José Luís Nunes Martins
Uma grande parte de nós gosta de se expor. Bastam alguns minutos de simpatia para que logo se comece a revelar segredos que deveriam continuar a sê-lo. Isto acaba por ser um bom sinal, uma prova de que confiamos nos outros, apesar das imensas desilusões que já experimentámos. Acreditamos sempre que desta vez será diferente. Mas será que é o mais inteligente?
Há quem se exponha de tal forma que parece ter perdido a noção do que não é suposto partilhar, a não ser a um nível íntimo. Por um lado, esvazia-se, no sentido de perder substância interior, por outro, quase que convida os outros a violentá-lo.
Há uma decência exterior e uma decência interior. A verdadeira é a interior.
É errado julgar que quem não faz nada de mal não tem nada a esconder. A verdade é que todos temos o dever de guardar para nós o que não acrescenta nada de bom e útil à relação com desconhecidos. Por que razão as nossas insignificâncias devem ser anunciadas? Serão mais importantes do que as dos outros?
Somos exterior e interior. A nossa aparência é e será sempre apenas isso mesmo, uma camada superficial com que nos apresentamos e defendemos do mundo. Aqui, a transparência nem sempre será uma boa opção, pois os outros têm o direito de ser preservados de conhecer o que não lhes diz respeito.

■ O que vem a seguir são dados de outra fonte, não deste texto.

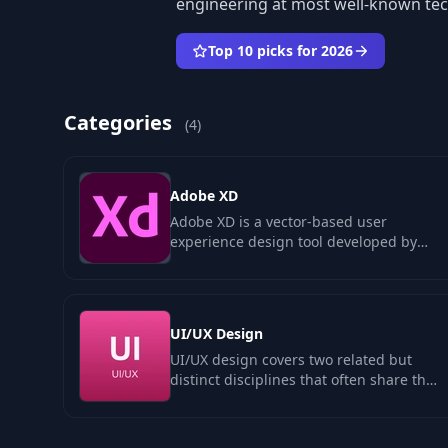
engineering at most well-known te
Top 10 picks for 2026
Categories
(4)
Adobe XD
Adobe XD is a vector-based user
experience design tool developed by
Adobe Systems, aimed at creating
wireframes…
UI/UX Design
UI/UX design covers two related but
distinct disciplines that often share the
same person. UX design is research-
led…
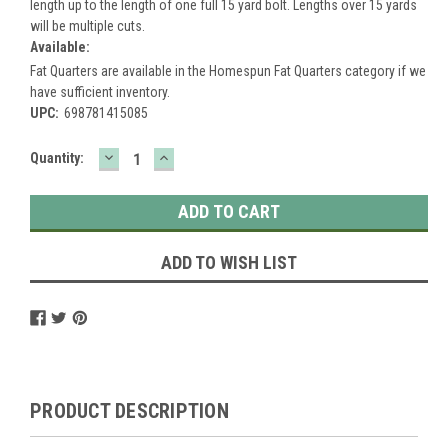
length up to the length of one full 15 yard bolt. Lengths over 15 yards
will be multiple cuts.
Available:
Fat Quarters are available in the Homespun Fat Quarters category if we
have sufficient inventory.
UPC:
698781415085
DECREASE
INCREASE
Current
Quantity:
QUANTITY:
QUANTITY:
Stock:
ADD TO WISH LIST
PRODUCT DESCRIPTION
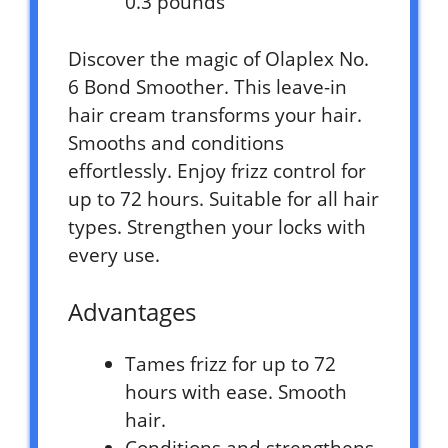
0.3 pounds `
Discover the magic of Olaplex No.
6 Bond Smoother. This leave-in
hair cream transforms your hair.
Smooths and conditions
effortlessly. Enjoy frizz control for
up to 72 hours. Suitable for all hair
types. Strengthen your locks with
every use.
Advantages
Tames frizz for up to 72
hours with ease. Smooth
hair.
Conditions and strengthens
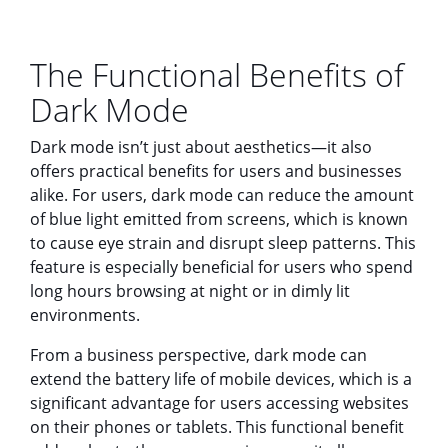
The Functional Benefits of
Dark Mode
Dark mode isn’t just about aesthetics—it also
offers practical benefits for users and businesses
alike. For users, dark mode can reduce the amount
of blue light emitted from screens, which is known
to cause eye strain and disrupt sleep patterns. This
feature is especially beneficial for users who spend
long hours browsing at night or in dimly lit
environments.
From a business perspective, dark mode can
extend the battery life of mobile devices, which is a
significant advantage for users accessing websites
on their phones or tablets. This functional benefit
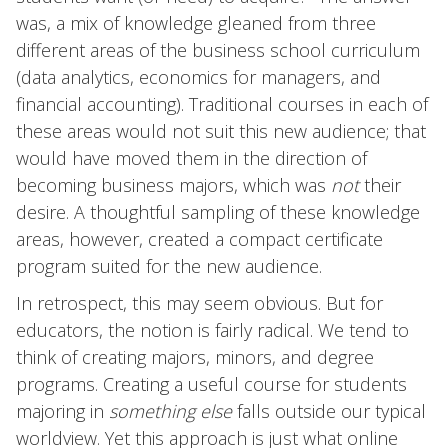
was, a mix of knowledge gleaned from three
different areas of the business school curriculum
(data analytics, economics for managers, and
financial accounting). Traditional courses in each of
these areas would not suit this new audience; that
would have moved them in the direction of
becoming business majors, which was
not
their
desire. A thoughtful sampling of these knowledge
areas, however, created a compact certificate
program suited for the new audience.
In retrospect, this may seem obvious. But for
educators, the notion is fairly radical. We tend to
think of creating majors, minors, and degree
programs. Creating a useful course for students
majoring in
something else
falls outside our typical
worldview. Yet this approach is just what online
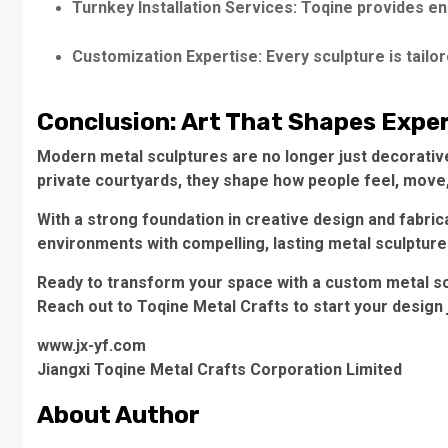
Turnkey Installation Services: Toqine provides end-
Customization Expertise: Every sculpture is tailore
Conclusion: Art That Shapes Expe
Modern metal sculptures are no longer just decorative
private courtyards, they shape how people feel, move,
With a strong foundation in creative design and fabri
environments with compelling, lasting metal sculpture
Ready to transform your space with a custom metal s
Reach out to Toqine Metal Crafts to start your design 
www.jx-yf.com
Jiangxi Toqine Metal Crafts Corporation Limited
About Author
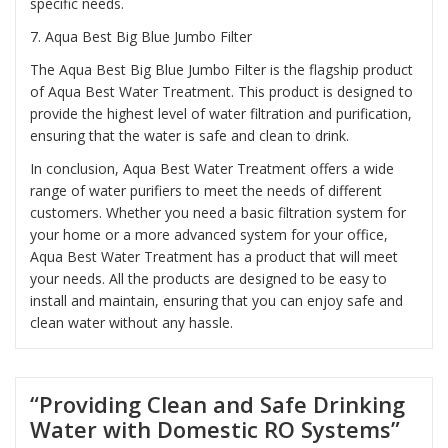
specific needs.
7.
Aqua Best Big Blue Jumbo Filter
The Aqua Best Big Blue Jumbo Filter is the flagship product
of Aqua Best Water Treatment. This product is designed to
provide the highest level of water filtration and purification,
ensuring that the water is safe and clean to drink.
In conclusion, Aqua Best Water Treatment offers a wide
range of water purifiers to meet the needs of different
customers. Whether you need a basic filtration system for
your home or a more advanced system for your office,
Aqua Best Water Treatment has a product that will meet
your needs. All the products are designed to be easy to
install and maintain, ensuring that you can enjoy safe and
clean water without any hassle.
“Providing Clean and Safe Drinking
Water with Domestic RO Systems”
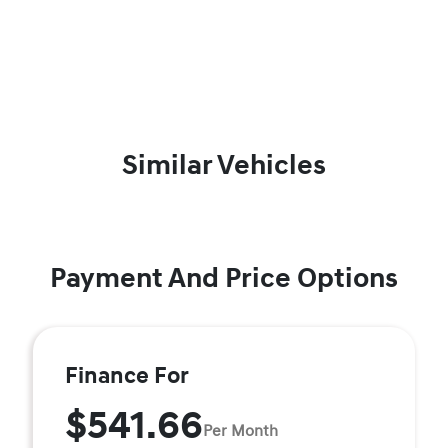
Similar Vehicles
Payment And Price Options
Finance For
$541.66
Per Month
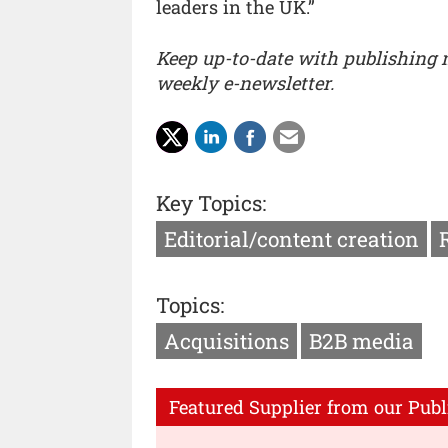
leaders in the UK.”
Keep up-to-date with publishing
weekly e-newsletter.
Key Topics:
Editorial/content creation
Topics:
Acquisitions
B2B media
Featured Supplier from our Publ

Como carregamos o nosso interior? Connosco mesmos? Com os que nos são próximos? Ou através das interações com desconhecidos?
Quando abrimos as nossas portas todas, é bom ter consciência de que ao fazer da casa da nossa intimidade um espaço público, ficamos sem ela enquanto lugar protegido e de descanso.
Quase todas as burlas assentam no abuso simples da confiança!
O fundo do coração, os nossos sonhos e pesadelos, devem ser como um jardim secreto, um pilar da nossa identidade, que, de tão importante, se deve manter assim mesmo, longe do olhar e do conhecimento públicos.
Hoje é fácil aceder aos documentos digitais de qualquer pessoa, a todos os registos guardados no seu computador, ao seu telefone e aos sítios por onde andou, digitais e físicos. A todas as suas conversas, mesmo àquelas que já nem o próprio se lembra. Hoje, como nunca antes, há milhares de registos de quase tudo o que fazemos. Até é possível que os telefones estejam sempre a ouvir o que se passa à nossa volta! Mas a maior parte de nós continua a pensar que nada tem a ocultar, pelo que não tem de se preocupar. Devia ser assim, mas não é.
Todos temos o dever de reserva e recato. A modéstia e o pudor são armas de defesa, muros que nos preservam de hostilidades. O mal espreita a cada minuto.
Chamar a atenção sobre si, fomentando familiaridade com desconhecidos, é algo temerário. Não é coragem, é falta de elementar bom senso.
Importa definirmos a linha clara que deve separar o que, em nós, é superficial e pode ser público, do que deve ser conservado intacto, por ser parte do nosso tesouro mais íntimo.
A pureza é inocente, não aprende o mal, mas sabe resistir-lhe, se estiver atenta e for prudente, evitando fraquezas e descuidos.
Contra o mal, o silêncio é uma excelente arma.